Sanrısal Yansımalar, 200x100 cm tuval üzerine yağlı boya, 2014

Katliam Eğlencesi, 80 x100 tuval üzerine yağlı boya, 2023

Devrim İçinde Devrim, tuval üzerine akrilik boya, 50 x 60 cm, 2021

Kibir ve Ego  80x100 cm, tuval üzerine akrilik boya, 2024

Bagajdaki Sırlar, 80x100 cm tuval üzerine akrilik boya, 2024

Devrim Hep Çalışır 60x30 cm, tuval üzerine akrilik boya, 2024

Son Vuruş, 80x100 cm, tuval üzerine yağlı boya, 2017

 

Son İhanet, 80x100 cm, karışık teknik 2017

Büşra BİREL

Şehir: Eskişehir
Sanat Disiplini: Resim
Sanat Üretim Süresi: 13 yıl
Hakkında:

Büşra Birel, 4 Aralık 1993'te Eskişehir'de doğdu. 2012 yılında Eskişehir Anadolu Güzel Sanatlar Lisesi Resim Bölümünden mezun oldu. 2016 yılında Çanakkale Onsekiz Mart Üniversitesi Eğitim Fakültesi Resim-İş Eğitimi Anabilim Dalında lisans eğitimini tamamladı. Mezuniyetinin ardından ÇOMÜ ÇABAÇAM'da dört yıl boyunca gönüllü resim öğretmeni olarak çalıştı. 2024 yılında Çanakkale Onsekiz Mart Üniversitesi Lisansüstü Eğitim Enstitüsü Resim Anasanatdalında “Modern Türk Resminde Popüler İmge” konulu tez çalışmasıyla yüksek lisansını tamamladı. 

Otomobil imajları, ontolojik açıdan, hem bir varlık olarak insanın ihtiyaçlarını karşılayan bir araç hem de toplumda bireyin kimliğini, hızını ve özgürlüğünü simgeleyen bir nesnedir. Bu bağlamda araba imgeleri, modern yaşamda insanın varoluşsal özgürlüğünü sorgulayan bir metafor olarak değerlendirilebilir.

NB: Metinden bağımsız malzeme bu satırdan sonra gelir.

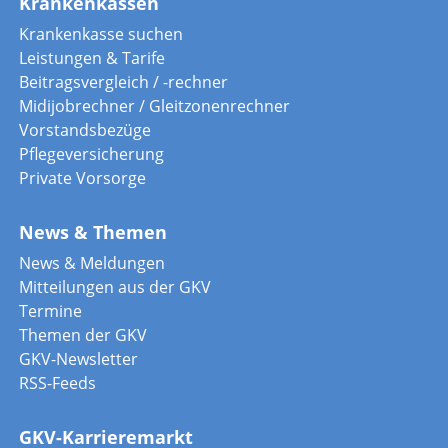
Krankenkassen
Krankenkasse suchen
Leistungen & Tarife
Beitragsvergleich / -rechner
Midijobrechner / Gleitzonenrechner
Vorstandsbezüge
Pflegeversicherung
Private Vorsorge
News & Themen
News & Meldungen
Mitteilungen aus der GKV
Termine
Themen der GKV
GKV-Newsletter
RSS-Feeds
GKV-Karrieremarkt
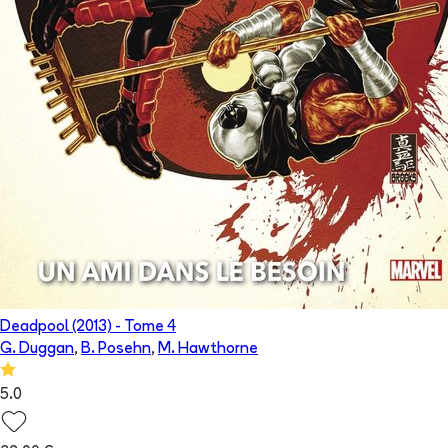
Deadpool (2013)
- Tome
4
G. Duggan
,
B. Posehn
,
M. Hawthorne
5.0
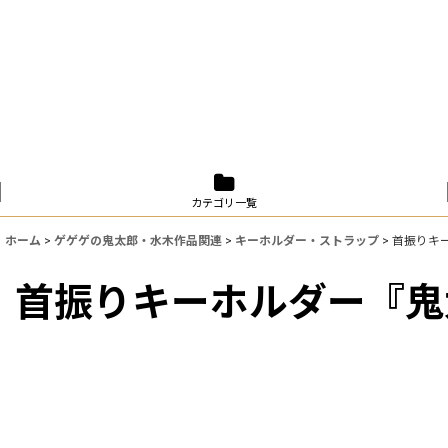
カテゴリ一覧
ホーム
>
ゲゲゲの鬼太郎・水木作品関連
>
キーホルダー・ストラップ
>
首振りキ
首振りキーホルダー『鬼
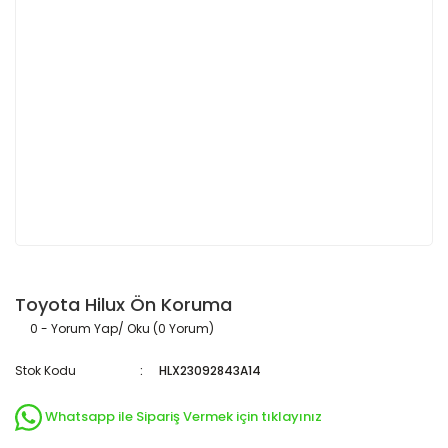
Toyota Hilux Ön Koruma
0 - Yorum Yap/ Oku (0 Yorum)
Stok Kodu
HLX23092843A14
Whatsapp ile Sipariş Vermek için tıklayınız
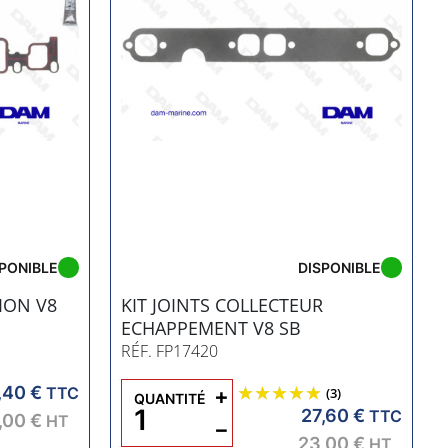
PONIBLE
DISPONIBLE
SION V8
KIT JOINTS COLLECTEUR
ECHAPPEMENT V8 SB
RÉF. FP17420
,40 €
TTC
+
(3)
QUANTITÉ
27,60 €
TTC
,00 €
HT
−
23,00 €
HT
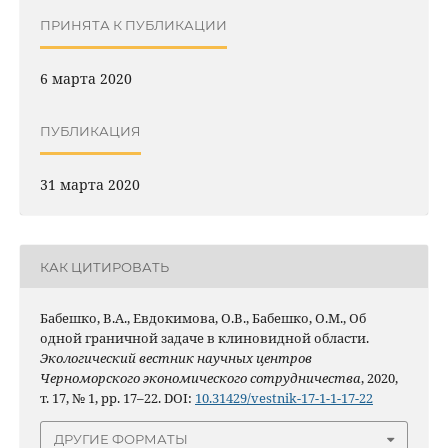
ПРИНЯТА К ПУБЛИКАЦИИ
6 марта 2020
ПУБЛИКАЦИЯ
31 марта 2020
КАК ЦИТИРОВАТЬ
Бабешко, В.А., Евдокимова, О.В., Бабешко, О.М., Об
одной граничной задаче в клиновидной области.
Экологический вестник научных центров
Черноморского экономического сотрудничества
, 2020,
т. 17, № 1, pp. 17–22. DOI:
10.31429/vestnik-17-1-1-17-22
ДРУГИЕ ФОРМАТЫ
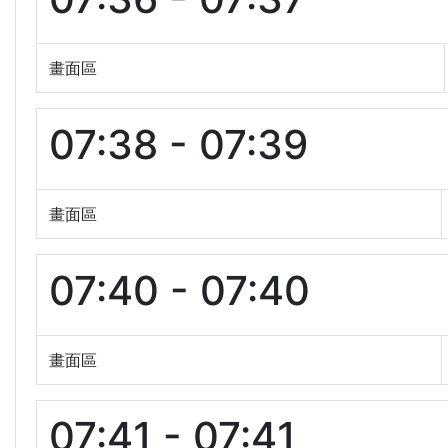
畫面區
07:38 - 07:39
畫面區
07:40 - 07:40
畫面區
07:41 - 07:41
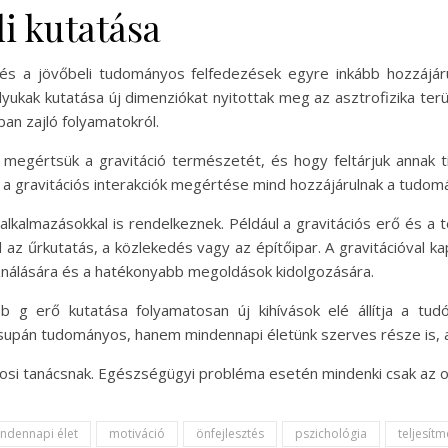
li kutatása
k, és a jövőbeli tudományos felfedezések egyre inkább hozzájá
lyukak kutatása új dimenziókat nyitottak meg az asztrofizika te
an zajló folyamatokról.
 megértsük a gravitáció természetét, és hogy feltárjuk annak ti
és a gravitációs interakciók megértése mind hozzájárulnak a tudo
s alkalmazásokkal is rendelkeznek. Például a gravitációs erő és 
l az űrkutatás, a közlekedés vagy az építőipar. A gravitációval ka
sználására és a hatékonyabb megoldások kidolgozására.
b g erő kutatása folyamatosan új kihívások elé állítja a tu
supán tudományos, hanem mindennapi életünk szerves része is, a
vosi tanácsnak. Egészségügyi probléma esetén mindenki csak az 
ndennapi élet
motiváció
önfejlesztés
pszichológia
teljesít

Otomobil, nostaljik bir bakış açısıyla, geçmişin özgürlük, hareket ve kişisel keşif arzusunun bir sembolü haline gelir. Otomobilin varlığı kalkınma ve üretimi her ne kadar arttırmışsa da statü dengelerini bozan imajıyla lüks ve hızlı tüketime neden olmuştur. Doğa tahribatına yol açtığı gibi aynı zamanda otomobil kültürel bir fenomendir. Terk edilmişlik ve yalnızlık gibi varoluşsal temaların yanı sıra, teknolojinin insanı ikinci plana itişini veya insansız bir dünyanın simgesini yansıtmaktadır. Bu durum, arabanın bir boşluk ve kimliksizleşme metaforu olarak kullanılmıştır. İnsanın mekândan ve araçtan soyutlanarak araçsallığın ön plana çıktığını sembolize etmektedir.

Otomobil imgelerini bireyin toplumsal hiyerarşideki yerini ve ekonomik gücünü görünür kılan bir sembol olarak değerlendirmektedir. Lüks arabalar, sadece bir ulaşım aracı olmanın ötesine geçerek, bireyin başarısını, prestijini ve tüketim kültüründeki yerini vurgulayan bir güç ve statü göstergesi haline gelmektedir.

Mekân açısından, araba bir geçiş ve arayış mekanı sunarken, imge olarak modernite, özgürlük, hız ve bazen de sınırlılıkların sembolüne dönüşür. Bu ikilik, arabayı hem bireysel hem toplumsal hafızada yer eden güçlü bir ikon haline getirir.